At the appointment, the first step was, as usual, to read any fault codes the vehicle might have in its memory.

One code caught my eye: C182C EVSE Failure. Quite a vague code title.

In Kia’s charter, the description tells us that there is a communication problem between the vehicle (which is done by the Charge Control Module located inside the dashboard!) and the EVSE (Electric Vehicle Supply Equipment).

I’ll spare you the trouble of reading the charter, the problems it will bring you, and the headaches it may cause, by giving you a little trick that will save you all that.

All it takes is a tool we’re using more and more in our workshop: a thermal imaging camera.

Parts that wear out

Photo taken on the refill gun after two hours’ refill. Photo Steve Oborne

The Niro showed no charging problems during our diagnosis. This is where I decide to let the customer’s terminal charge for two hours, and then inspect it with the thermal camera. BINGO! The charging port is a glaring problem.

A bad contact on one of the terminals in the charging port leads us to conclude that, with 280,000 km on the odometer, the charging port has worn out, and a replacement of it in addition to the terminal gun is the solution.

Once the refill port and pistol had been replaced, the customer was able to take his beautiful Niro home, ready to receive full refills without a hitch.
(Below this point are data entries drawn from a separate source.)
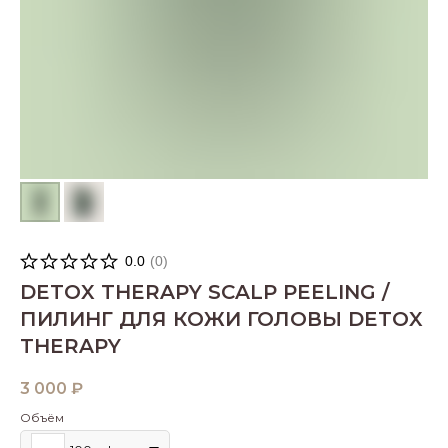
0.0
(
0
)
DETOX THERAPY SCALP PEELING /
ПИЛИНГ ДЛЯ КОЖИ ГОЛОВЫ DETOX
THERAPY
3 000
₽
Объём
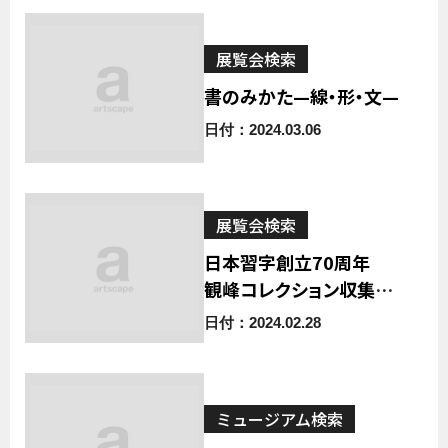
展覧会検索
書のみかた—線・形・文—
日付：2024.03.06
展覧会検索
日本習字創立70周年
観峰コレクション収集の
経緯
日付：2024.02.28
ミュージアム検索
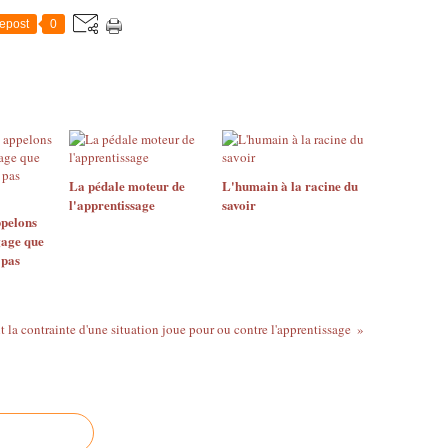
epost
0
La pédale moteur de
L'humain à la racine du
l'apprentissage
savoir
ppelons
gage que
 pas
la contrainte d'une situation joue pour ou contre l'apprentissage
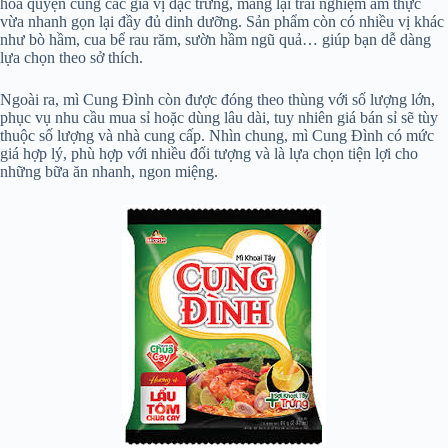
hòa quyện cùng các gia vị đặc trưng, mang lại trải nghiệm ẩm thực
vừa nhanh gọn lại đầy đủ dinh dưỡng. Sản phẩm còn có nhiều vị khác
như bò hầm, cua bể rau răm, sườn hầm ngũ quả… giúp bạn dễ dàng
lựa chọn theo sở thích.
Ngoài ra, mì Cung Đình còn được đóng theo thùng với số lượng lớn,
phục vụ nhu cầu mua sỉ hoặc dùng lâu dài, tuy nhiên giá bán sỉ sẽ tùy
thuộc số lượng và nhà cung cấp. Nhìn chung, mì Cung Đình có mức
giá hợp lý, phù hợp với nhiều đối tượng và là lựa chọn tiện lợi cho
những bữa ăn nhanh, ngon miệng.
I’d like to end this article with a question. During our visit to MEVS, several EV repair and maintenance training centres were present.

Do you know the most common question they received from the public? Who else but dealers can repair and maintain their EVs?

With the EV craze that we saw once again at the show, are you going to be one of those people who can say yes, I can service or repair your EV to the next person who walks into your yard? Good thinking!